Johnny Starbucks wakes up to the sound of a cockroach skittering across his ear. His roommate walks past with nothing on but a dance belt and a tube of chapstick. This is because Johnny lives in deep Brooklyn in a railroad-style apartment, meaning Roomie HappyTap has to walk through Johnny’s room on the way to the bathroom (which doubles as the kitchen).
It’s 5am. Johnny is late to open at Starbucks. There’s no food in the house except a bag of coffee borrowed from work. Johnny pours rancid milk over his coffee beans and eats it like cereal.
Three hours into his shift, guess who walks in but Hal BigTalent, director of the much-anticipated Broadway show, The Girl in the Freudian Slip. Hal orders a tall half-skinny half-1 percent extra hot split quad shot latte with whip, which Johnny whips up masterfully. Hal is so impressed he offers Johnny a position as Assistant Director. It pays nothing, the work is humiliating, but suddenly Johnny has a Broadway gig.
On the two-block walk over to 42nd Street Studios, Hal comes down with a freak case of food poisoning. As he runs to the nearest bathroom, he yells to Johnny, “You must direct the play!” Often, freak accidents are how one moves up in the industry.
Johnny enters the rehearsal room and meets the stage manager, a busty woman named Spike.

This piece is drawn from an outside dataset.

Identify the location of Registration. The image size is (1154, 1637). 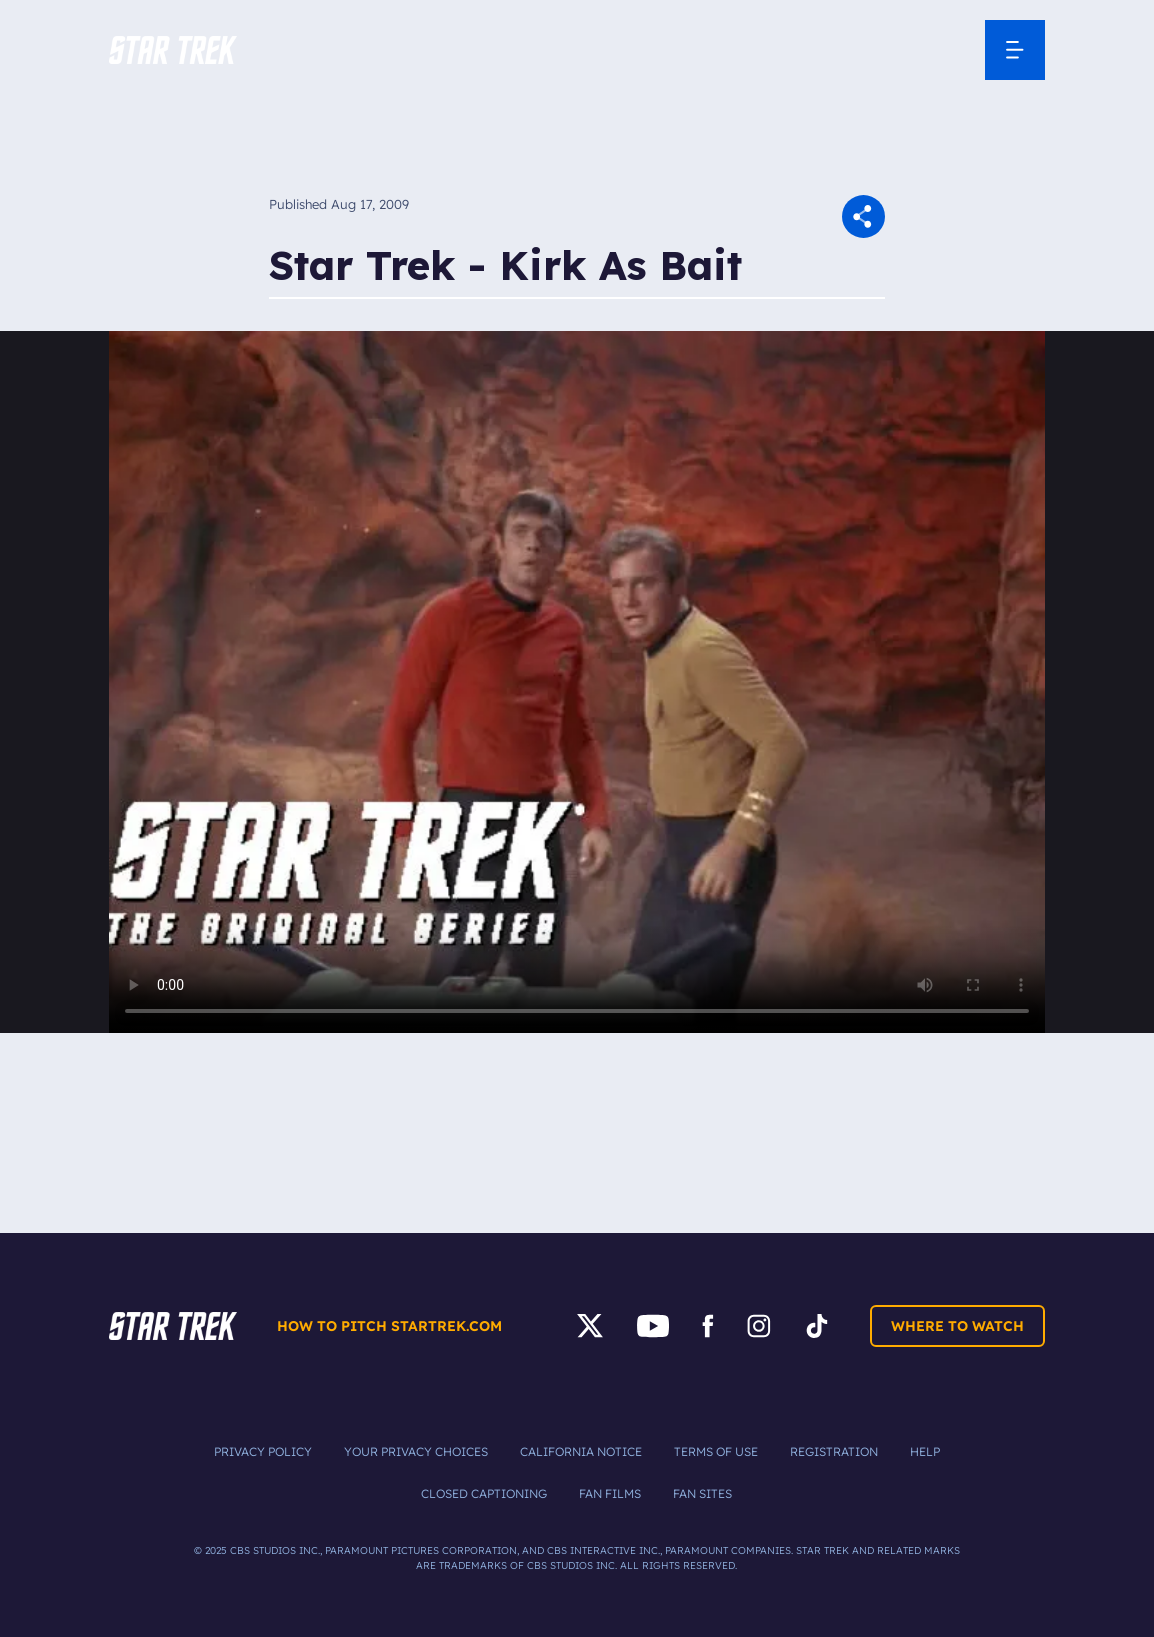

Helen Von Crankybritches has a lot of questions about her character. And how her character feels about a lot of things. This is Johnny’s moment. He throws a chair and declares, “Your character feels like we’re writing your paycheck!” The cast exchanges sideways glances, generally acknowledging that, since he’s not afraid to be a jerk, he’ll make an excellent director. Which is good because now it’s time for blocking.
Johnny puts his drama education to good use with phrases like “downstage right” and “up left of center.”

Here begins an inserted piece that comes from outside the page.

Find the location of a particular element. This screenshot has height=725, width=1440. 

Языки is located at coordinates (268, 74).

“Helen,” Johnny sighs, “when you apply makeup downstage during the nude scene, you are completely upstaging the action.”
“How can I upstage the action when I am downstage?” Helen retaliates.
Before Johnny can respond, the phone rings. Spike answers, listens intently, then lowers the receiver as slowly as humanly possible. One could cut the dramatic tension with a knife.
“Ladies and gentlemen,” Spike somberly announces, “That was the producer.”
A gasp erupts amongst the cast. “Oh no!” cries Helen, “We’re being shut down!”
“No,” assures Spike, “it seems Hal BigTalent has died from a freak flesh-eating bacteria.”
“Oh, thank God,” Helen says.
After the obligatory sorrow and tears, the team decides to break early for the day.